The cost reduction drivers, according to Penguin, include higher performance, reduced wall clock time, fine grain metering down to roughly three seconds versus rounding up to the nearest hour used, and the lack of many common additional charges such as data transfer, bandwidth, set-up, etc.
“You are not billed for idle time, you are only billed for compute time. But the biggest thing is the other cloud vendors will round up to the hour,” he says. A job that ran 90 minutes would cost the same as one that ran 61 minutes or 62 minutes in billing schemes that round up. Most jobs, he notes, are not nicely divisible by hours. Penguin meters down to roughly three seconds of use. “When you look at what I feel is a real-world situation we are clearly more cost-effective than other providers for HPC workloads,” Gregorio says.
Currently, there are five different queues on POD, each pointing to a cluster with different resources and capabilities. Lower performing environments are lower cost. That said, all of them have been designed for HPC workloads according to Gregorio.

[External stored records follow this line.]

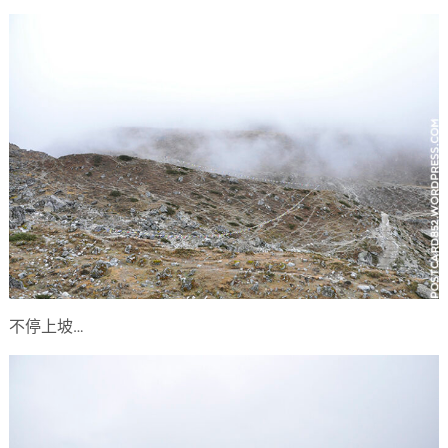
不停上坡…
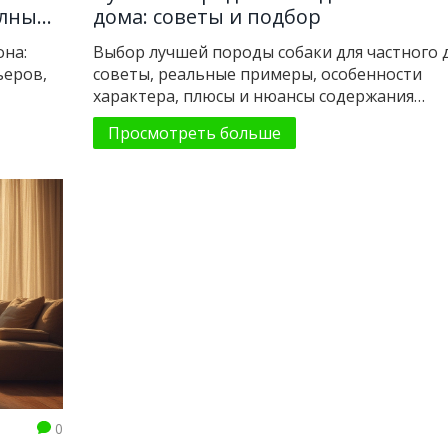
олный
дома: советы и подбор
она:
Выбор лучшей породы собаки для частного 
ьеров,
советы, реальные примеры, особенности
характера, плюсы и нюансы содержания
популярных пород.
Просмотреть больше
0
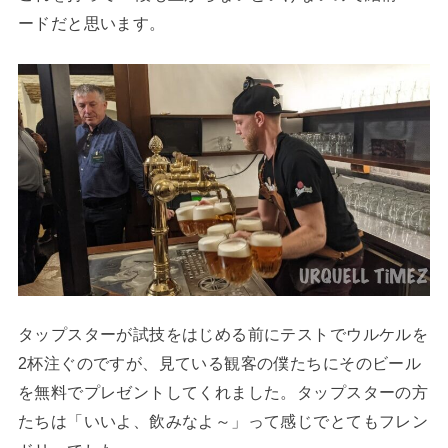
ードだと思います。
タップスターが試技をはじめる前にテストでウルケルを
2杯注ぐのですが、見ている観客の僕たちにそのビール
を無料でプレゼントしてくれました。タップスターの方
たちは「いいよ、飲みなよ～」って感じでとてもフレン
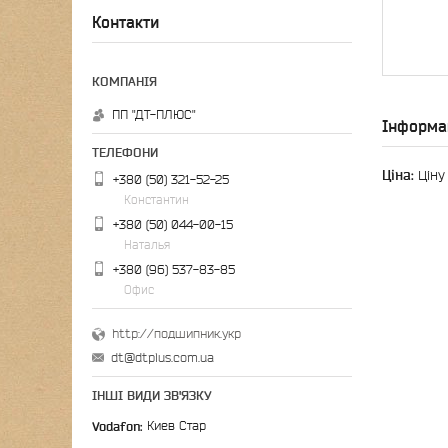
Контакти
ПП "ДТ-ПЛЮС"
Інформа
Ціна:
Ціну
+380 (50) 321-52-25
Константин
+380 (50) 044-00-15
Наталья
+380 (96) 537-83-85
Офис
http://подшипник.укр
dt@dtplus.com.ua
ІНШІ ВИДИ ЗВ'ЯЗКУ
Vodafon
Киев Стар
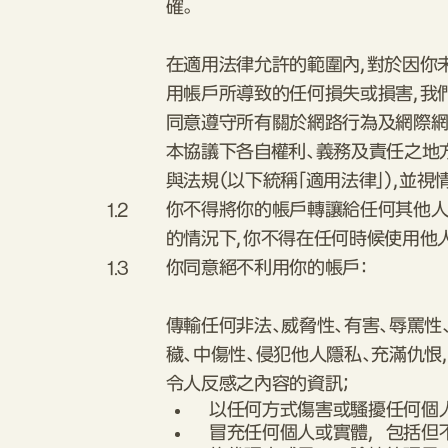
確。
在適用法律允許的範圍內，對於因你
用帳戶所導致的任何損失或損害，我們
同意遵守所有關於網路行為及網際網
本協議下各自權利、義務及責任之地
與法規（以下統稱「適用法律」），並視
1.2
你不得將你的帳戶轉讓給任何其他人
的情況下，你不得在任何時候使用他
1.3
你同意絕不利用你的帳戶：
傳輸任何非法、威脅性、有害、辱罵性
穢、中傷性、侵犯他人隱私、充滿仇恨
令人反感之內容的資訊；
以任何方式傷害或騷擾任何個
冒充任何個人或實體，包括但不限於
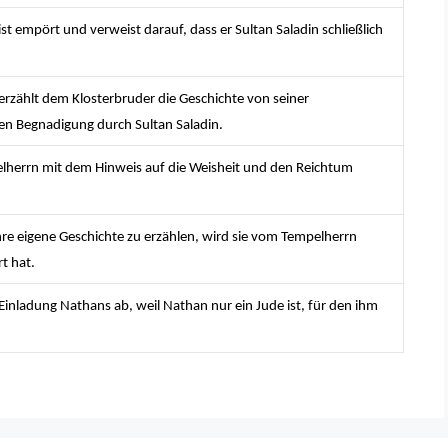
st empört und verweist darauf, dass er Sultan Saladin schließlich
erzählt dem Klosterbruder die Geschichte von seiner
 Begnadigung durch Sultan Saladin.
elherrn mit dem Hinweis auf die Weisheit und den Reichtum
hre eigene Geschichte zu erzählen, wird sie vom Tempelherrn
t hat.
Einladung Nathans ab, weil Nathan nur ein Jude ist, für den ihm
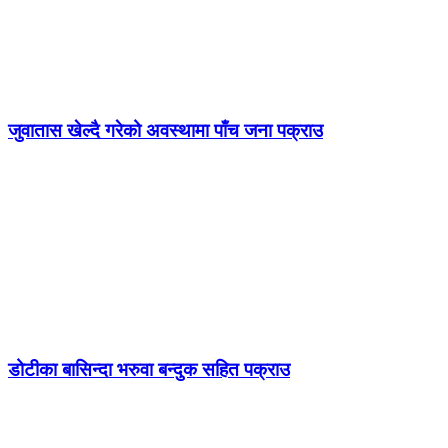
जुवातास खेल्दै गरेको अवस्थामा पाँच जना पक्राउ
डोटीका बासिन्दा भरुवा बन्दुक सहित पक्राउ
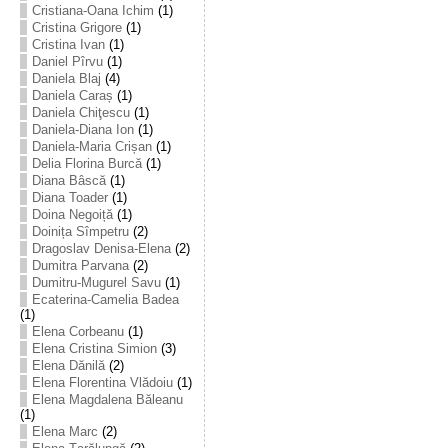
Cristiana-Oana Ichim
(1)
Cristina Grigore
(1)
Cristina Ivan
(1)
Daniel Pîrvu
(1)
Daniela Blaj
(4)
Daniela Caraș
(1)
Daniela Chiţescu
(1)
Daniela-Diana Ion
(1)
Daniela-Maria Crișan
(1)
Delia Florina Burcă
(1)
Diana Bâscă
(1)
Diana Toader
(1)
Doina Negoiță
(1)
Doinița Sîmpetru
(2)
Dragoslav Denisa-Elena
(2)
Dumitra Parvana
(2)
Dumitru-Mugurel Savu
(1)
Ecaterina-Camelia Badea
(1)
Elena Corbeanu
(1)
Elena Cristina Simion
(3)
Elena Dănilă
(2)
Elena Florentina Vlădoiu
(1)
Elena Magdalena Băleanu
(1)
Elena Marc
(2)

Penguin doesn’t say much about the size of the POD customer base. Sid Mair, SVP, Federal Systems, emphasized POD is the fastest growing part of the company and that its customers are not drawn only from existing Penguin customers for on-premises equipment and services. One POD customer is running multi-thousand core jobs, he says while there’s a university with on the order of 300 students submitting “tiny” jobs daily. Weather forecasting, automotive, and traditional engineering disciplines are all represented. Gregorio considers a 4,000-core job to be a big one.
“Almost every HPC application on the market place runs on POD and many of them are already loaded in the environment we use. We have many relationships where customers transfer their corporate licenses right into POD rather than have to worry about managing them,” says Gregorio, adding the list of applications on the web-site slightly lags their ongoing efforts add more applications and tools. Most of the familiar names are already there such as ANSYS, Dassult Systems, and MathWorks.
Perhaps surprisingly, the GPU node offering (NVIDIA K40) is modest when compared to recent aggressive adoption of K80 and P100 devices by the major cloud players. Gregorio says Penguin is demand-driven and able to scale as the need arises.
“As we see demand in the market place for things like deep learning, we’ll adopt it. We are currently working with a number of customers for on-premises deep learning/machine learning environments and we’re using that experience to understand the needs for optimal HPC environment in the cloud. We aren’t ready to publicly disclose our plans yet,” says Gregorio.